I thank my hon. Friend for that information. I do not wish to sound complacent, but it proves that it is contrary to the widely-held belief. Can my hon. Friend comment on the figures for petty crime, such as car thefts, break-ins and similar crimes, and, if so, will he elaborate?
My hon. Friend is right to say that the vast majority of crimes that inflate crime figures in this country are eminently avoidable. For example, 25 per cent. of indictable crime in this country is theft of or from cars, and about 20 per cent. of that takes place when cars are left unlocked.
Is the Minister aware that in Sheffield, parts of which the hon. Member for Sheffield, Hallam (Mr. Patnick) and I represent, city centre pubs have been operating a system of early warning for the past five years in an attempt to stem the increase in violence? In spite of that, pub landlords and managers now face a dramatic increase in assaults. How will the Minister respond to the call of the vice president of the local Licensed Victuallers Association for harsher penalties?
I understand that it is a problem for inner-city pubs. I heard the vice president of the local Licensed Victuallers Association, to whom the hon. Gentleman referred, on the "Today" programme recently making that very point. It is an inner-city problem and it is best dealt with largely by prevention and warning.
Has my hon. Friend any comparisons on statistics for street crimes between this country and France and Germany, especially in view of the new crime that appears to be gaining prevalence in south London, called steaming, where gangs of 30 of more attack people on buses and in shops and rob everybody in sight?
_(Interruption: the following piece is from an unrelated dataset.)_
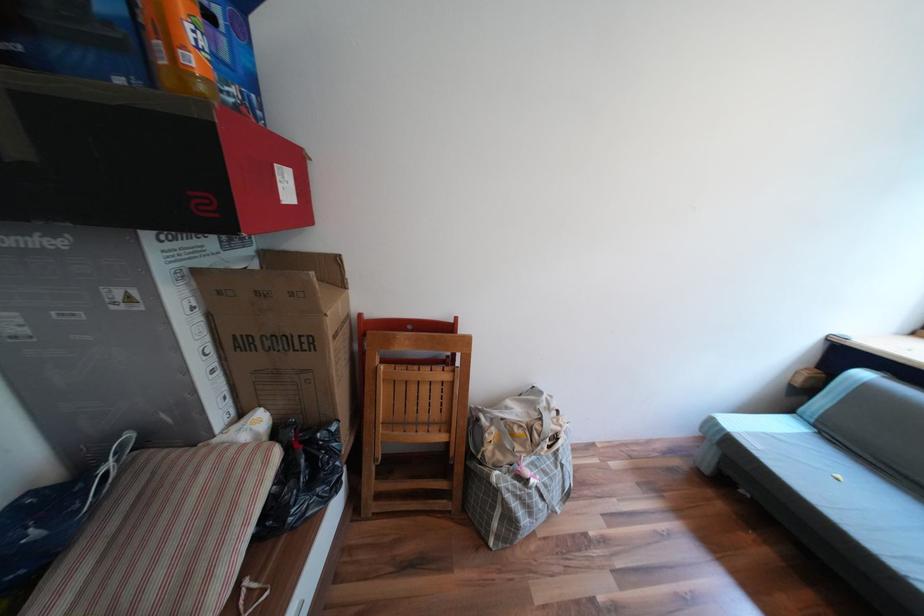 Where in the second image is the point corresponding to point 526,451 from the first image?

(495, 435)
I do not have the figures on street crime at my fingertips because the lock on my Red Box jammed and it was only with the help of the policeman behind the Chair and a screwdriver that I was able to open it for 2.30 pm. I shall write to my hon. Friend with those details. I know that one of the main aims of the Metropolitan police force is to stamp out as vigorously as possible those forms of violent crime, and the courts have available an equally vigorous range of penalties to punish those who are convicted.
I welcome the Minister to his new job. Will he confirm that in the matter of non-violent crime England and Wales are somewhere near the top of the international league? For example, does he know that there is a burglary every 34 seconds and an act of theft or of handling stolen goods every 16 seconds? What is he going to do about that?
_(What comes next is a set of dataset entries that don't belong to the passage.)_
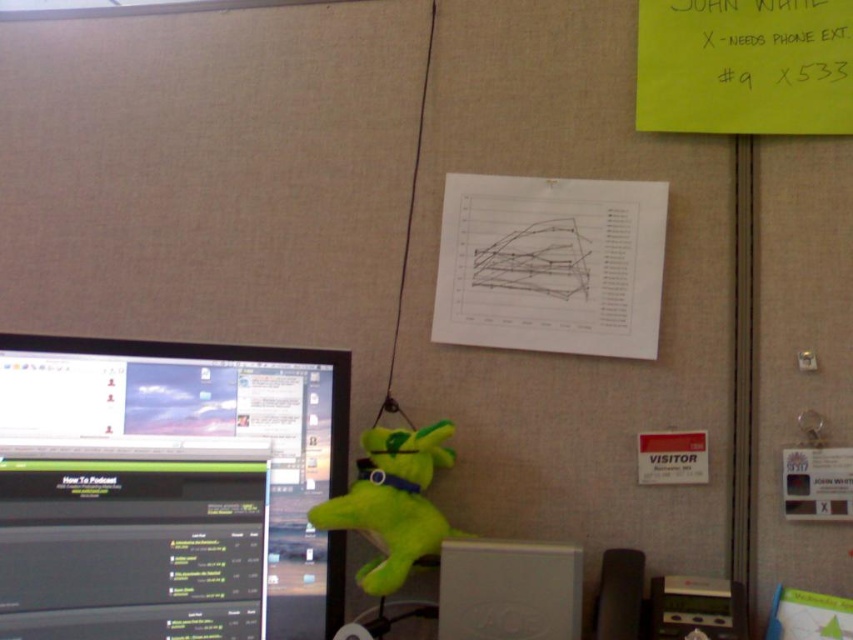 Is point (543, 616) farther from camera compared to point (430, 531)?

No.

Which is below, white plastic computer at lower center or green plush toy at center?

white plastic computer at lower center is below.

The width and height of the screenshot is (853, 640). Identify the location of white plastic computer at lower center. (508, 589).

Is point (817, 90) positioned in front of point (460, 582)?

That is False.

Between point (747, 22) and point (512, 620), which one is positioned behind?

Point (747, 22)

What do you see at coordinates (744, 67) in the screenshot?
I see `green paper at upper right` at bounding box center [744, 67].

At what (x,y) coordinates should I click in order to perform the action: click on green paper at upper right. Please return your answer as a coordinate pair (x, y). The height and width of the screenshot is (640, 853). Looking at the image, I should click on (744, 67).

Is matte black monitor at left further to camera compared to white plastic computer at lower center?

No, matte black monitor at left is in front of white plastic computer at lower center.

Is matte black monitor at left closer to the viewer compared to white plastic computer at lower center?

Yes, matte black monitor at left is closer to the viewer.

Between point (225, 529) and point (489, 589), which one is positioned in front?

Positioned in front is point (225, 529).

You are a GUI agent. You are given a task and a screenshot of the screen. Output one action in this format:
    pyautogui.click(x=<x>, y=<y>)
    Task: Click on the matte black monitor at left
    This screenshot has width=853, height=640.
    Given the screenshot: What is the action you would take?
    pyautogui.click(x=167, y=490)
I must begin by reciprocating the welcome. I am delighted to congratulate the hon. Gentleman on his important post. I had not read about it. I hope that we have the same—[Interruption.] The hon. Gentleman is indicating that it may be only temporary.
It is undoubtedly the case that the majority of crime in this country lends itself not to police detection hut to public prevention. Indeed, about 20 per cent. of all burglaries take place in houses which have unlocked doors or unfastened windows.
Is it not high time that we introduced legislation to prevent the sale of knives to under 18-yearolds? Does my hon. Friend recall that at one time there was great concern about the sale and use of flick-knives? That was abolished with great success. We cannot sell cigarettes to under 16-year-olds, we cannot sell liquor to under 18-year-olds, so why should they be able to buy knives?